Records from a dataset
☆ ☆ ☆ ☆ ☆ ☆ ☆
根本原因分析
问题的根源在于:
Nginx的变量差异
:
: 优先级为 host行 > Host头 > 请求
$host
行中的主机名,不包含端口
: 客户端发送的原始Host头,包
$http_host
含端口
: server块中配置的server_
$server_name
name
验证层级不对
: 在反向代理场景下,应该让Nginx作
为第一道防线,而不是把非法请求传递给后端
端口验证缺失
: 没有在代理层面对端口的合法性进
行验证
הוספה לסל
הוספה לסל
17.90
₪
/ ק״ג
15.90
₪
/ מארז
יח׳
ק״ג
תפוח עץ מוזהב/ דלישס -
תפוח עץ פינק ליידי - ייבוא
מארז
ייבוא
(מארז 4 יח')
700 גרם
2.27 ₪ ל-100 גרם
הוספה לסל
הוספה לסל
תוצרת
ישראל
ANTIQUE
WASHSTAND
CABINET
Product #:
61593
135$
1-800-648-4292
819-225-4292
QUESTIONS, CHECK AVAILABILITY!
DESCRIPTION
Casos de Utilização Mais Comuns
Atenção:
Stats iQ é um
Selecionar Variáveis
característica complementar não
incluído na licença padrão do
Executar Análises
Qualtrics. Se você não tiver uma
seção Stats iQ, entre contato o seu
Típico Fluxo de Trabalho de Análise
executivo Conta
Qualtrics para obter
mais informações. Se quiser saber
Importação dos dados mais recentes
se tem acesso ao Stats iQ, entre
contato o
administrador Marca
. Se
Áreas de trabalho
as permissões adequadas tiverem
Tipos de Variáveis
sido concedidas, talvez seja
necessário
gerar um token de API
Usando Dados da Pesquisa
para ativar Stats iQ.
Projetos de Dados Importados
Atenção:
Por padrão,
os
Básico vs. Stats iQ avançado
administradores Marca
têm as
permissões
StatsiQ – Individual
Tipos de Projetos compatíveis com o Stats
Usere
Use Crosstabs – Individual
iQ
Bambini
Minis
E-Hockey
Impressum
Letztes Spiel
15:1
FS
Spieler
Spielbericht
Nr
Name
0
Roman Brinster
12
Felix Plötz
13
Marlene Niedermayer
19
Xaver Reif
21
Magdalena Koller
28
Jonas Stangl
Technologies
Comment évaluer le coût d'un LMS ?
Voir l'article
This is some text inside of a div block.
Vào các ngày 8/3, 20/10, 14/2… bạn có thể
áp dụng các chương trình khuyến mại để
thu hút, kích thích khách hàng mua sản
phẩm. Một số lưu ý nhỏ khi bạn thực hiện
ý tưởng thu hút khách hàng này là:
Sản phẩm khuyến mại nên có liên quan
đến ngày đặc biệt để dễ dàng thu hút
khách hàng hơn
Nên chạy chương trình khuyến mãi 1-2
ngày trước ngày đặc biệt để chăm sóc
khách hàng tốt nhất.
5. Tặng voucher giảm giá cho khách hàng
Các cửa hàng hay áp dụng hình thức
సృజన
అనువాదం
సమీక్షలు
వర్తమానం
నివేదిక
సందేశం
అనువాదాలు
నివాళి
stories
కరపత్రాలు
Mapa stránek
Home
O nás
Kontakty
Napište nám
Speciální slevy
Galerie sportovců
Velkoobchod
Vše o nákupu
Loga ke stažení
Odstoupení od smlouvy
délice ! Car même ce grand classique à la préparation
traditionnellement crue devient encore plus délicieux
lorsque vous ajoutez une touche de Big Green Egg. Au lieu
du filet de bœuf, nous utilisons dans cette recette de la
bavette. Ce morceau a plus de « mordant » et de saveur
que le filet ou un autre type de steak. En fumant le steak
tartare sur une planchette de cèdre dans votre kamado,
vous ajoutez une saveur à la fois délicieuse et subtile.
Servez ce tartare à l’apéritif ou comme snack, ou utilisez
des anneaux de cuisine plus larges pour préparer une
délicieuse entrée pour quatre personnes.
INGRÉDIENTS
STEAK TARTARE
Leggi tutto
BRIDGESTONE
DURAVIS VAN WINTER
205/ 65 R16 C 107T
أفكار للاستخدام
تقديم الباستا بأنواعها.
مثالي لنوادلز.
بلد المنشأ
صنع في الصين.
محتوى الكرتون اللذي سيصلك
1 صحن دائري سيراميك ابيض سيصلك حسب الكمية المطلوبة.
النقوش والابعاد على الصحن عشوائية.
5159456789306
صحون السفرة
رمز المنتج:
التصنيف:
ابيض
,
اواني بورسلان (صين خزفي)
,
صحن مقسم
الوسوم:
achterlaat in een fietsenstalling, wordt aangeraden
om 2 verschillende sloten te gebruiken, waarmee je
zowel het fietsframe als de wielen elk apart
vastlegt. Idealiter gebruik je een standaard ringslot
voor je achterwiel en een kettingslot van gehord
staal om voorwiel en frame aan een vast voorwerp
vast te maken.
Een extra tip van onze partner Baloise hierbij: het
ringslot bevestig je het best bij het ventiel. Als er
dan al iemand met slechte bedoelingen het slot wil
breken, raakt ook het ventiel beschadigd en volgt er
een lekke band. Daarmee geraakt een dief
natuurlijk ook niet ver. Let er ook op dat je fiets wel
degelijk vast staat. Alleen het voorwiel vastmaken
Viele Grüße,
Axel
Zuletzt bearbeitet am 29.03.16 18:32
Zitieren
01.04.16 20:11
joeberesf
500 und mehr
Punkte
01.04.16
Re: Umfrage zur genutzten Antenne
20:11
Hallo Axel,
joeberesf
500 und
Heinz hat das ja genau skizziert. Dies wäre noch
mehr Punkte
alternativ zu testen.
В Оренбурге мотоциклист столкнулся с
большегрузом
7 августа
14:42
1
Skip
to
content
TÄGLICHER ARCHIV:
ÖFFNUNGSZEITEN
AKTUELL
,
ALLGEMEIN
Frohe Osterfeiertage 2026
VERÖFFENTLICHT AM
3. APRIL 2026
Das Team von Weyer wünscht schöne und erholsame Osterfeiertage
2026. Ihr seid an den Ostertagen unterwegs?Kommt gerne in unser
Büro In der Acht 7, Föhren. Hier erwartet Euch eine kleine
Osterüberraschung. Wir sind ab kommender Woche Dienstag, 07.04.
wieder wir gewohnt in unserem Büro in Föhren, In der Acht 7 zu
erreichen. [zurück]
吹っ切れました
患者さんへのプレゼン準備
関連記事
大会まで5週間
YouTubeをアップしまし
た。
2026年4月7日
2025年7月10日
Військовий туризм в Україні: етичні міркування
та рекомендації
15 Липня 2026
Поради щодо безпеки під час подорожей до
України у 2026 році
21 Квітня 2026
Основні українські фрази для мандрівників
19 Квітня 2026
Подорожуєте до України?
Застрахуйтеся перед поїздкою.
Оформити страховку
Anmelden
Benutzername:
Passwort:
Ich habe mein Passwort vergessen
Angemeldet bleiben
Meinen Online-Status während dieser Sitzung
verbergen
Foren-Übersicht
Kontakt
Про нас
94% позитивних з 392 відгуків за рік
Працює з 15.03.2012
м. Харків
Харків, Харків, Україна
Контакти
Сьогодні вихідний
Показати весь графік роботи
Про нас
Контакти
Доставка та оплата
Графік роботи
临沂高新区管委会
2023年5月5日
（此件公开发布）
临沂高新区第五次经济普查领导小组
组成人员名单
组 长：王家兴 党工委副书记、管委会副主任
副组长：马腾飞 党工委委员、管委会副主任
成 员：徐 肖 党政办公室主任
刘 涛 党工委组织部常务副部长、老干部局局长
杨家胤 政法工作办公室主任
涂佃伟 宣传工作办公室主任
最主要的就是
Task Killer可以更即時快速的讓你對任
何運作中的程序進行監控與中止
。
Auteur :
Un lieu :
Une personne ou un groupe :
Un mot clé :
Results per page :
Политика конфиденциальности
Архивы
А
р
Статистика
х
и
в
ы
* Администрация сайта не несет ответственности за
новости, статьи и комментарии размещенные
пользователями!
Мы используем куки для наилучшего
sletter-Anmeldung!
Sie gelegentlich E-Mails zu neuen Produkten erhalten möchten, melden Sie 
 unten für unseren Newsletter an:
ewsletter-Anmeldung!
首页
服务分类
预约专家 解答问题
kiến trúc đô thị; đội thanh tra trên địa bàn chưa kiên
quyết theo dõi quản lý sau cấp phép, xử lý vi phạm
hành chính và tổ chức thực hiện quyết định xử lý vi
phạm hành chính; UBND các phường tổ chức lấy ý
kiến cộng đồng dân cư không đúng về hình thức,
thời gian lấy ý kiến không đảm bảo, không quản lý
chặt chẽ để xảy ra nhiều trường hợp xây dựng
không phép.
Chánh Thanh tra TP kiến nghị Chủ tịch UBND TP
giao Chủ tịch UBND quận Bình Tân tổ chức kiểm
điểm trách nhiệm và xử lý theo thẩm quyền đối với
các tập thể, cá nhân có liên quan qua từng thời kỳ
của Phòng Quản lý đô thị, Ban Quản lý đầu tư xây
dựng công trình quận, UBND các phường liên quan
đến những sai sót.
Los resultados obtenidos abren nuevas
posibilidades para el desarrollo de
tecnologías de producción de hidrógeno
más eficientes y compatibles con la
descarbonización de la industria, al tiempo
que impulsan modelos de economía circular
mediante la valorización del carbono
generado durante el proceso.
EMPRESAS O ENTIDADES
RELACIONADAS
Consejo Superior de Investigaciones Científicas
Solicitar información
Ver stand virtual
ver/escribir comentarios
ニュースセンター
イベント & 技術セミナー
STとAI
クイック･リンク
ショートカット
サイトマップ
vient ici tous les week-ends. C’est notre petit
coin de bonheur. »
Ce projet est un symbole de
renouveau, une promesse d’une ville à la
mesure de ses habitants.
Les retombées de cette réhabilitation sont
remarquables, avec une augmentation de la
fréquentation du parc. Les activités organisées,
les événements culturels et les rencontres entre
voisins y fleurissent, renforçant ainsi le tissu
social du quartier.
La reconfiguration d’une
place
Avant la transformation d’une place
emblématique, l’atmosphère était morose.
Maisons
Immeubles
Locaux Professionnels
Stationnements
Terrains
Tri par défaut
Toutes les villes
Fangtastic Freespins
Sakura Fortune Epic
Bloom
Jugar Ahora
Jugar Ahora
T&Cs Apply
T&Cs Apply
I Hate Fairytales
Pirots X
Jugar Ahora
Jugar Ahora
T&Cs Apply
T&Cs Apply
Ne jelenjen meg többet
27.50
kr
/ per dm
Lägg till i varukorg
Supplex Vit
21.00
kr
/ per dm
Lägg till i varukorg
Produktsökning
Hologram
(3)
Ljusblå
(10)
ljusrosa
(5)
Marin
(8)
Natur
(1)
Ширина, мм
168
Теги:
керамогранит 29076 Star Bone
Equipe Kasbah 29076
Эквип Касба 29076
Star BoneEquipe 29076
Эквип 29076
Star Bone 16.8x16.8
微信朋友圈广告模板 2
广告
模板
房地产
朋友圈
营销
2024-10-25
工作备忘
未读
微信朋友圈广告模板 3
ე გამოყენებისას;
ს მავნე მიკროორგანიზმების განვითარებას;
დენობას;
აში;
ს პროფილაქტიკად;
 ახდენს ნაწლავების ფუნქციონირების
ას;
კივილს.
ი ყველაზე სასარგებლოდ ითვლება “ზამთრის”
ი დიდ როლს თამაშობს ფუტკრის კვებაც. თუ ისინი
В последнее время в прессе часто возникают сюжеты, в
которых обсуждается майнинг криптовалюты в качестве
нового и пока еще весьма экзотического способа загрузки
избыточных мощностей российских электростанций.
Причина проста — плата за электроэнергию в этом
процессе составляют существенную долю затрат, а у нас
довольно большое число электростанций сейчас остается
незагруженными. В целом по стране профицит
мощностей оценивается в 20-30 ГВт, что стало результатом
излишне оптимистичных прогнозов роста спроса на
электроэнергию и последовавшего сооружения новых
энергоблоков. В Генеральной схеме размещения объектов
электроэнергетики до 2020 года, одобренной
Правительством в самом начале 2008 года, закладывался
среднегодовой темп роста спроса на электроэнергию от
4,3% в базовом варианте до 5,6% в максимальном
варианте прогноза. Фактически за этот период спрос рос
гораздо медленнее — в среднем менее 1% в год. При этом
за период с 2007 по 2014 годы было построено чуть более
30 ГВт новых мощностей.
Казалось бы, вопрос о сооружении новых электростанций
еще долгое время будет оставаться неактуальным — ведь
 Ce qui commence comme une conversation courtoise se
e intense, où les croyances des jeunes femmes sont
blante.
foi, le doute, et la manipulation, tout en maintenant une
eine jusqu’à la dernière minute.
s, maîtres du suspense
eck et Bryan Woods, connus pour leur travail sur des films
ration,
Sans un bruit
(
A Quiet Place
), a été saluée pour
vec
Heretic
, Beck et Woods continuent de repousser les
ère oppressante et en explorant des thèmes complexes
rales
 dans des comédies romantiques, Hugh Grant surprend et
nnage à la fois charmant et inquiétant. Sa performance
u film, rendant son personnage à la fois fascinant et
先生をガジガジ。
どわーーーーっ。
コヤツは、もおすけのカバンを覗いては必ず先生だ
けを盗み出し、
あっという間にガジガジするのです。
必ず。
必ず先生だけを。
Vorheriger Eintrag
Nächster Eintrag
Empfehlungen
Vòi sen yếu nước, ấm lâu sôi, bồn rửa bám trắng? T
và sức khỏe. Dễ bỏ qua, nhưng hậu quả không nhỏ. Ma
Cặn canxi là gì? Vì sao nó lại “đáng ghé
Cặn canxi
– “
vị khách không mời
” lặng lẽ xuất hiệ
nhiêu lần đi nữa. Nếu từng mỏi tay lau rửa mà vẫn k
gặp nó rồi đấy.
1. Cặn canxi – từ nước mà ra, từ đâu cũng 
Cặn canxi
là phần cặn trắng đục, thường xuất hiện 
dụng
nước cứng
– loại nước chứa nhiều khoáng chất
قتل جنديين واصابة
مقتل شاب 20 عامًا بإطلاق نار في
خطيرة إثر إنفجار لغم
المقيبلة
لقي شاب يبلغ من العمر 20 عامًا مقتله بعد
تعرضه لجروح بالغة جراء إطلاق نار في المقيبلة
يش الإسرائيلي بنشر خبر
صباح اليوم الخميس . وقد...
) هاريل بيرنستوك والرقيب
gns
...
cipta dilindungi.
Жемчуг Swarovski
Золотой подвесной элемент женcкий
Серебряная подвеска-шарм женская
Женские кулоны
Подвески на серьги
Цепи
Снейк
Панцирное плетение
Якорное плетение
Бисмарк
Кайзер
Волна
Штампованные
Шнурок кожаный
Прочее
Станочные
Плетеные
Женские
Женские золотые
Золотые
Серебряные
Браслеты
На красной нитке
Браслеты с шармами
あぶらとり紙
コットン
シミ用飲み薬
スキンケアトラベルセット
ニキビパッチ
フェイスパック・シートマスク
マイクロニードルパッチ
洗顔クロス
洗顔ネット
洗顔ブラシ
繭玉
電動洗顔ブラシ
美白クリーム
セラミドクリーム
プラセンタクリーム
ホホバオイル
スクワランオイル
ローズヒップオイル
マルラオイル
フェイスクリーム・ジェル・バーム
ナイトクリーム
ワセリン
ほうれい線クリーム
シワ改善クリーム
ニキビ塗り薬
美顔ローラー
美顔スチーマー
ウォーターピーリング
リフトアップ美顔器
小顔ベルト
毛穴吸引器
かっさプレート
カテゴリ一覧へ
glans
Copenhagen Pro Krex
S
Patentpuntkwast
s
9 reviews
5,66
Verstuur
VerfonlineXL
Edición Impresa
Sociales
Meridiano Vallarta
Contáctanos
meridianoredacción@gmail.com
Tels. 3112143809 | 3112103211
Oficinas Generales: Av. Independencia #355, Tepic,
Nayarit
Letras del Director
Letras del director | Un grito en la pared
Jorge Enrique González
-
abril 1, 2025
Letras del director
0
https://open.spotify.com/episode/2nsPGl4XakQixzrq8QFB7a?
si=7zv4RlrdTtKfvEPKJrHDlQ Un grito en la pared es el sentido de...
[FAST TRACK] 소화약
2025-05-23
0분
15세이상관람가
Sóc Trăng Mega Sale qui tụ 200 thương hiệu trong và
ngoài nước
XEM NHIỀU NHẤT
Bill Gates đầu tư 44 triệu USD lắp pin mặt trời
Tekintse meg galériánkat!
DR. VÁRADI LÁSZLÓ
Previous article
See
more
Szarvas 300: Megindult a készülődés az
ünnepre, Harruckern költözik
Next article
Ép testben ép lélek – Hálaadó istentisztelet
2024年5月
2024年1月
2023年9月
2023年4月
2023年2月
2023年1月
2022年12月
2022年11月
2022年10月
☆ ☆ ☆ ☆ ☆ ☆ ☆
■ Work request
Could you retype exactly the lines above, starting at the line that contains "s, maîtres du suspense" and ending at the line that contains "gặp nó rồi đấy.", and nothing more?

■ Answer section
s, maîtres du suspense
eck et Bryan Woods, connus pour leur travail sur des films
ration,
Sans un bruit
(
A Quiet Place
), a été saluée pour
vec
Heretic
, Beck et Woods continuent de repousser les
ère oppressante et en explorant des thèmes complexes
rales
 dans des comédies romantiques, Hugh Grant surprend et
nnage à la fois charmant et inquiétant. Sa performance
u film, rendant son personnage à la fois fascinant et
先生をガジガジ。
どわーーーーっ。
コヤツは、もおすけのカバンを覗いては必ず先生だ
けを盗み出し、
あっという間にガジガジするのです。
必ず。
必ず先生だけを。
Vorheriger Eintrag
Nächster Eintrag
Empfehlungen
Vòi sen yếu nước, ấm lâu sôi, bồn rửa bám trắng? T
và sức khỏe. Dễ bỏ qua, nhưng hậu quả không nhỏ. Ma
Cặn canxi là gì? Vì sao nó lại “đáng ghé
Cặn canxi
– “
vị khách không mời
” lặng lẽ xuất hiệ
nhiêu lần đi nữa. Nếu từng mỏi tay lau rửa mà vẫn k
gặp nó rồi đấy.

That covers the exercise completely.